● **Problem to solve**
In full and without alteration, output each record given here.

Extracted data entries
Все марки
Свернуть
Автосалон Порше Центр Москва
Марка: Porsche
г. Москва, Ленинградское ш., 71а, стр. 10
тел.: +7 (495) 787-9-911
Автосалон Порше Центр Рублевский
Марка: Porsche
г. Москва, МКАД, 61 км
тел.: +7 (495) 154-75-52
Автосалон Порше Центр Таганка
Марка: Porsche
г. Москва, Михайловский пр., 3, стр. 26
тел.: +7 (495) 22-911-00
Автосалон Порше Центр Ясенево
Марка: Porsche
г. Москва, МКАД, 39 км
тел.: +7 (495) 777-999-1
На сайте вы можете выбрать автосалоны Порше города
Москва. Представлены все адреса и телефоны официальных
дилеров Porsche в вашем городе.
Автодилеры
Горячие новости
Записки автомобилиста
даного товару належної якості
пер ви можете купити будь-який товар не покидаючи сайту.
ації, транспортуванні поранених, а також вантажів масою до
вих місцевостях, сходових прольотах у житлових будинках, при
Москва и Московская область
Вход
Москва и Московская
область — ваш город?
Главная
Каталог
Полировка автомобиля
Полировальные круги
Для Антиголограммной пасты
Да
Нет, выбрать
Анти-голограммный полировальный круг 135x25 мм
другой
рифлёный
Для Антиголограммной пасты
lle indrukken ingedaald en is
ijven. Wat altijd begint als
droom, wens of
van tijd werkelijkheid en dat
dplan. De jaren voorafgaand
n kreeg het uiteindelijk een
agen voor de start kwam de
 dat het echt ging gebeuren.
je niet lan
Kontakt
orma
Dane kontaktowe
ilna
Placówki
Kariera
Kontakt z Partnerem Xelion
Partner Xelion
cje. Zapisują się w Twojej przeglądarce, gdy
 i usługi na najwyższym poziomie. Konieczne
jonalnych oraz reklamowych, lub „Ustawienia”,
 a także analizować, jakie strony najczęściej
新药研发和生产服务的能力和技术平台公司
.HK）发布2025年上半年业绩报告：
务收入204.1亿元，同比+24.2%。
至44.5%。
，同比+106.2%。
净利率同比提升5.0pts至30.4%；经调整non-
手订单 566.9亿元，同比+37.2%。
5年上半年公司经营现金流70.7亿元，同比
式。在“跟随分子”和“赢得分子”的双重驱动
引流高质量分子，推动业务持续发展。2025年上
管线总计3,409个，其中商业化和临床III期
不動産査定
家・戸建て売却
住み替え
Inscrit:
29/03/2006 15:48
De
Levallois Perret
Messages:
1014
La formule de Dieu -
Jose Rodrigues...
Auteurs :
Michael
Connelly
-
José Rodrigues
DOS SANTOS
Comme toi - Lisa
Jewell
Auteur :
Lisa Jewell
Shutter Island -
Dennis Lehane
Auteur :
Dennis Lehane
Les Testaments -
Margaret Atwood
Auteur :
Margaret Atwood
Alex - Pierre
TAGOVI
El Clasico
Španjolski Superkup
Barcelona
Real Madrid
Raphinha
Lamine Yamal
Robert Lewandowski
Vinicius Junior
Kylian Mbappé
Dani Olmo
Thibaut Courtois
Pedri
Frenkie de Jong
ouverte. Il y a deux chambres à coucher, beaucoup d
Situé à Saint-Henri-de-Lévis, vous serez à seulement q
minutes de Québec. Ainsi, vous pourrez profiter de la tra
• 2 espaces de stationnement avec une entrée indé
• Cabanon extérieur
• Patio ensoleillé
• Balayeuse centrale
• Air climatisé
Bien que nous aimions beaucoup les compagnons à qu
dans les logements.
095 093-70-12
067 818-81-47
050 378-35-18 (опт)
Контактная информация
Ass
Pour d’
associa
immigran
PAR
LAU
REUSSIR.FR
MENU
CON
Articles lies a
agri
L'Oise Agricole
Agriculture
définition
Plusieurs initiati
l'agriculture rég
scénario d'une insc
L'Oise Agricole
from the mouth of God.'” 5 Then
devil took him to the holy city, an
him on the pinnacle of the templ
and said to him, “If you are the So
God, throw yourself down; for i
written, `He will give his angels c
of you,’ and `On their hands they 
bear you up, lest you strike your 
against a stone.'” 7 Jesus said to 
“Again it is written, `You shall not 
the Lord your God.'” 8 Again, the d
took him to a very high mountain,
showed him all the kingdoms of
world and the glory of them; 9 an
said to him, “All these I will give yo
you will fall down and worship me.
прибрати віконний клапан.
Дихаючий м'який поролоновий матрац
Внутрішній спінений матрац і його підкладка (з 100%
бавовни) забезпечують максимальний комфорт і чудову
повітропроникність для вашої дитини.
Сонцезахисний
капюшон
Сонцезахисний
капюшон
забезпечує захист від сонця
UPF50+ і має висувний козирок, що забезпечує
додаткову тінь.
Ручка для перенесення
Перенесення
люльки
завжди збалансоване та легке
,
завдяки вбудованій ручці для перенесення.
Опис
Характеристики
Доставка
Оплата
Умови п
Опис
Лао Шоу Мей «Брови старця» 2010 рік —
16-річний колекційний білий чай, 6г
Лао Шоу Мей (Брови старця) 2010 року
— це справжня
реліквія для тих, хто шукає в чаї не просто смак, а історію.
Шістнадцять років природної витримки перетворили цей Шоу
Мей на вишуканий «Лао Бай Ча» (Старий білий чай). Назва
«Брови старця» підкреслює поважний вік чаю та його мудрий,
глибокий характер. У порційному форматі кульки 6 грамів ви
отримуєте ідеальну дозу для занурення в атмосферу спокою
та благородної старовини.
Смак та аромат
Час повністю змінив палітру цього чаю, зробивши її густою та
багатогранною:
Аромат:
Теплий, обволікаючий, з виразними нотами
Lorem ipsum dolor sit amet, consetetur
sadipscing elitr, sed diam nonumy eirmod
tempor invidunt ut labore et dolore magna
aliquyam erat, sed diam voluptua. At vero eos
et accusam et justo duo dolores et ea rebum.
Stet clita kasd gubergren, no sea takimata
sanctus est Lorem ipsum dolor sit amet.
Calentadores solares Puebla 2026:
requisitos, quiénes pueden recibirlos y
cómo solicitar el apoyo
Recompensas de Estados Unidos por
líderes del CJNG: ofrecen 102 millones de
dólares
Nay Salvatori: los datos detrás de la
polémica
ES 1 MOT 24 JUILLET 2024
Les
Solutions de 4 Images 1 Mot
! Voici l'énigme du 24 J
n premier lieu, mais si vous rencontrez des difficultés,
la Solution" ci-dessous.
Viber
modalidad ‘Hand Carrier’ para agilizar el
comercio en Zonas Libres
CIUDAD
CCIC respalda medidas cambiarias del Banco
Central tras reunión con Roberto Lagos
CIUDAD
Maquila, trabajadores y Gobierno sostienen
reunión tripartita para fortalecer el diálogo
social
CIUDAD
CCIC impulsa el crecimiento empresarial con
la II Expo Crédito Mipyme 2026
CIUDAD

● **Answer**
Все марки
Свернуть
Автосалон Порше Центр Москва
Марка: Porsche
г. Москва, Ленинградское ш., 71а, стр. 10
тел.: +7 (495) 787-9-911
Автосалон Порше Центр Рублевский
Марка: Porsche
г. Москва, МКАД, 61 км
тел.: +7 (495) 154-75-52
Автосалон Порше Центр Таганка
Марка: Porsche
г. Москва, Михайловский пр., 3, стр. 26
тел.: +7 (495) 22-911-00
Автосалон Порше Центр Ясенево
Марка: Porsche
г. Москва, МКАД, 39 км
тел.: +7 (495) 777-999-1
На сайте вы можете выбрать автосалоны Порше города
Москва. Представлены все адреса и телефоны официальных
дилеров Porsche в вашем городе.
Автодилеры
Горячие новости
Записки автомобилиста
даного товару належної якості
пер ви можете купити будь-який товар не покидаючи сайту.
ації, транспортуванні поранених, а також вантажів масою до
вих місцевостях, сходових прольотах у житлових будинках, при
Москва и Московская область
Вход
Москва и Московская
область — ваш город?
Главная
Каталог
Полировка автомобиля
Полировальные круги
Для Антиголограммной пасты
Да
Нет, выбрать
Анти-голограммный полировальный круг 135x25 мм
другой
рифлёный
Для Антиголограммной пасты
lle indrukken ingedaald en is
ijven. Wat altijd begint als
droom, wens of
van tijd werkelijkheid en dat
dplan. De jaren voorafgaand
n kreeg het uiteindelijk een
agen voor de start kwam de
 dat het echt ging gebeuren.
je niet lan
Kontakt
orma
Dane kontaktowe
ilna
Placówki
Kariera
Kontakt z Partnerem Xelion
Partner Xelion
cje. Zapisują się w Twojej przeglądarce, gdy
 i usługi na najwyższym poziomie. Konieczne
jonalnych oraz reklamowych, lub „Ustawienia”,
 a także analizować, jakie strony najczęściej
新药研发和生产服务的能力和技术平台公司
.HK）发布2025年上半年业绩报告：
务收入204.1亿元，同比+24.2%。
至44.5%。
，同比+106.2%。
净利率同比提升5.0pts至30.4%；经调整non-
手订单 566.9亿元，同比+37.2%。
5年上半年公司经营现金流70.7亿元，同比
式。在“跟随分子”和“赢得分子”的双重驱动
引流高质量分子，推动业务持续发展。2025年上
管线总计3,409个，其中商业化和临床III期
不動産査定
家・戸建て売却
住み替え
Inscrit:
29/03/2006 15:48
De
Levallois Perret
Messages:
1014
La formule de Dieu -
Jose Rodrigues...
Auteurs :
Michael
Connelly
-
José Rodrigues
DOS SANTOS
Comme toi - Lisa
Jewell
Auteur :
Lisa Jewell
Shutter Island -
Dennis Lehane
Auteur :
Dennis Lehane
Les Testaments -
Margaret Atwood
Auteur :
Margaret Atwood
Alex - Pierre
TAGOVI
El Clasico
Španjolski Superkup
Barcelona
Real Madrid
Raphinha
Lamine Yamal
Robert Lewandowski
Vinicius Junior
Kylian Mbappé
Dani Olmo
Thibaut Courtois
Pedri
Frenkie de Jong
ouverte. Il y a deux chambres à coucher, beaucoup d
Situé à Saint-Henri-de-Lévis, vous serez à seulement q
minutes de Québec. Ainsi, vous pourrez profiter de la tra
• 2 espaces de stationnement avec une entrée indé
• Cabanon extérieur
• Patio ensoleillé
• Balayeuse centrale
• Air climatisé
Bien que nous aimions beaucoup les compagnons à qu
dans les logements.
095 093-70-12
067 818-81-47
050 378-35-18 (опт)
Контактная информация
Ass
Pour d’
associa
immigran
PAR
LAU
REUSSIR.FR
MENU
CON
Articles lies a
agri
L'Oise Agricole
Agriculture
définition
Plusieurs initiati
l'agriculture rég
scénario d'une insc
L'Oise Agricole
from the mouth of God.'” 5 Then
devil took him to the holy city, an
him on the pinnacle of the templ
and said to him, “If you are the So
God, throw yourself down; for i
written, `He will give his angels c
of you,’ and `On their hands they 
bear you up, lest you strike your 
against a stone.'” 7 Jesus said to 
“Again it is written, `You shall not 
the Lord your God.'” 8 Again, the d
took him to a very high mountain,
showed him all the kingdoms of
world and the glory of them; 9 an
said to him, “All these I will give yo
you will fall down and worship me.
прибрати віконний клапан.
Дихаючий м'який поролоновий матрац
Внутрішній спінений матрац і його підкладка (з 100%
бавовни) забезпечують максимальний комфорт і чудову
повітропроникність для вашої дитини.
Сонцезахисний
капюшон
Сонцезахисний
капюшон
забезпечує захист від сонця
UPF50+ і має висувний козирок, що забезпечує
додаткову тінь.
Ручка для перенесення
Перенесення
люльки
завжди збалансоване та легке
,
завдяки вбудованій ручці для перенесення.
Опис
Характеристики
Доставка
Оплата
Умови п
Опис
Лао Шоу Мей «Брови старця» 2010 рік —
16-річний колекційний білий чай, 6г
Лао Шоу Мей (Брови старця) 2010 року
— це справжня
реліквія для тих, хто шукає в чаї не просто смак, а історію.
Шістнадцять років природної витримки перетворили цей Шоу
Мей на вишуканий «Лао Бай Ча» (Старий білий чай). Назва
«Брови старця» підкреслює поважний вік чаю та його мудрий,
глибокий характер. У порційному форматі кульки 6 грамів ви
отримуєте ідеальну дозу для занурення в атмосферу спокою
та благородної старовини.
Смак та аромат
Час повністю змінив палітру цього чаю, зробивши її густою та
багатогранною:
Аромат:
Теплий, обволікаючий, з виразними нотами
Lorem ipsum dolor sit amet, consetetur
sadipscing elitr, sed diam nonumy eirmod
tempor invidunt ut labore et dolore magna
aliquyam erat, sed diam voluptua. At vero eos
et accusam et justo duo dolores et ea rebum.
Stet clita kasd gubergren, no sea takimata
sanctus est Lorem ipsum dolor sit amet.
Calentadores solares Puebla 2026:
requisitos, quiénes pueden recibirlos y
cómo solicitar el apoyo
Recompensas de Estados Unidos por
líderes del CJNG: ofrecen 102 millones de
dólares
Nay Salvatori: los datos detrás de la
polémica
ES 1 MOT 24 JUILLET 2024
Les
Solutions de 4 Images 1 Mot
! Voici l'énigme du 24 J
n premier lieu, mais si vous rencontrez des difficultés,
la Solution" ci-dessous.
Viber
modalidad ‘Hand Carrier’ para agilizar el
comercio en Zonas Libres
CIUDAD
CCIC respalda medidas cambiarias del Banco
Central tras reunión con Roberto Lagos
CIUDAD
Maquila, trabajadores y Gobierno sostienen
reunión tripartita para fortalecer el diálogo
social
CIUDAD
CCIC impulsa el crecimiento empresarial con
la II Expo Crédito Mipyme 2026
CIUDAD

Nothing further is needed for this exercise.